▶ [Goal of the exercise]: All the lines below should be set down exactly, with no picture carried into the copy.
Top of Given information
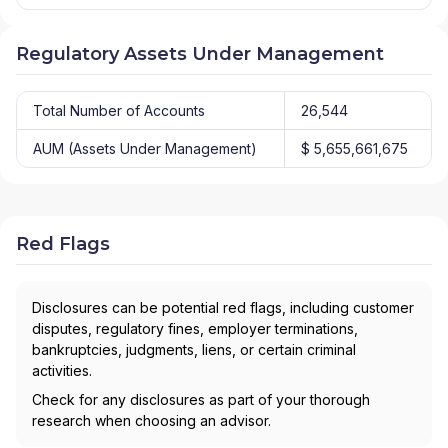
Regulatory Assets Under Management
Total Number of Accounts
26,544
AUM (Assets Under Management)
$ 5,655,661,675
Red Flags
Disclosures can be potential red flags, including customer
disputes, regulatory fines, employer terminations,
bankruptcies, judgments, liens, or certain criminal
activities.
Check for any disclosures as part of your thorough
research when choosing an advisor.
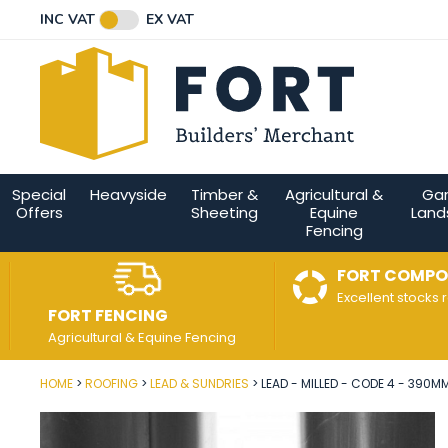
Facebook
Twitter
Instagram
YouTube
LinkedIn
Email Address
INC VAT
EX VAT
Connect with us
Special
Heavyside
Timber &
Agricultural &
Ga
Offers
Sheeting
Equine
Land
Fencing
FORT COMPO
Excellent stocks 
FORT FENCING
Agricultural & Equine Fencing
HOME
ROOFING
LEAD & SUNDRIES
LEAD - MILLED - CODE 4 - 390MM
Post Code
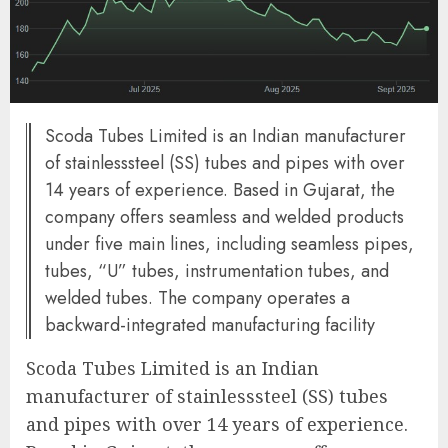
Scoda Tubes Limited is an Indian manufacturer
of stainlesssteel (SS) tubes and pipes with over
14 years of experience. Based in Gujarat, the
company offers seamless and welded products
under five main lines, including seamless pipes,
tubes, “U” tubes, instrumentation tubes, and
welded tubes. The company operates a
backward-integrated manufacturing facility
Scoda Tubes Limited is an Indian
manufacturer of stainlesssteel (SS) tubes
and pipes with over 14 years of experience.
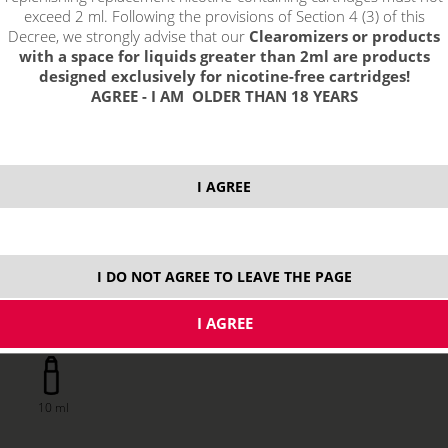
exceed 2 ml. Following the provisions of Section 4 (3) of this
Decree, we strongly advise that our
Clearomizers or products
with a space for liquids greater than 2ml are products
designed exclusively for nicotine-free cartridges!
AGREE - I AM OLDER THAN 18 YEARS
13,13 €
I AGREE
stock
ks
I DO NOT AGREE TO LEAVE THE PAGE
price without VAT packing:
10,85 €
10 ml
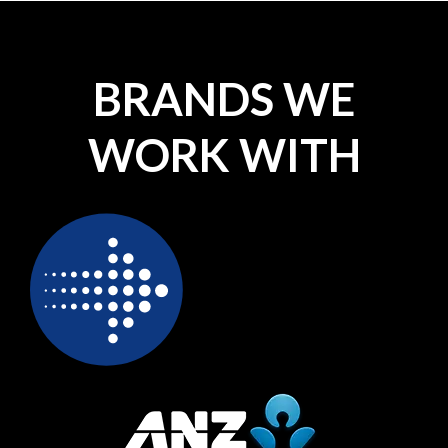
BRANDS WE
WORK WITH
Bottom of Given information
▶ [Your solution]:
Regulatory Assets Under Management
Total Number of Accounts
26,544
AUM (Assets Under Management)
$ 5,655,661,675
Red Flags
Disclosures can be potential red flags, including customer
disputes, regulatory fines, employer terminations,
bankruptcies, judgments, liens, or certain criminal
activities.
Check for any disclosures as part of your thorough
research when choosing an advisor.
Facebook
Twitter
Instagram
YouTube
LinkedIn
Email Address
INC VAT
EX VAT
Connect with us
Special
Heavyside
Timber &
Agricultural &
Ga
Offers
Sheeting
Equine
Land
Fencing
FORT COMPO
Excellent stocks 
FORT FENCING
Agricultural & Equine Fencing
HOME
ROOFING
LEAD & SUNDRIES
LEAD - MILLED - CODE 4 - 390MM
Post Code
Scoda Tubes Limited is an Indian manufacturer
of stainlesssteel (SS) tubes and pipes with over
14 years of experience. Based in Gujarat, the
company offers seamless and welded products
under five main lines, including seamless pipes,
tubes, “U” tubes, instrumentation tubes, and
welded tubes. The company operates a
backward-integrated manufacturing facility
Scoda Tubes Limited is an Indian
manufacturer of stainlesssteel (SS) tubes
and pipes with over 14 years of experience.
exceed 2 ml. Following the provisions of Section 4 (3) of this
Decree, we strongly advise that our
Clearomizers or products
with a space for liquids greater than 2ml are products
designed exclusively for nicotine-free cartridges!
AGREE - I AM OLDER THAN 18 YEARS
13,13 €
I AGREE
stock
ks
I DO NOT AGREE TO LEAVE THE PAGE
price without VAT packing:
10,85 €
10 ml
BRANDS WE
WORK WITH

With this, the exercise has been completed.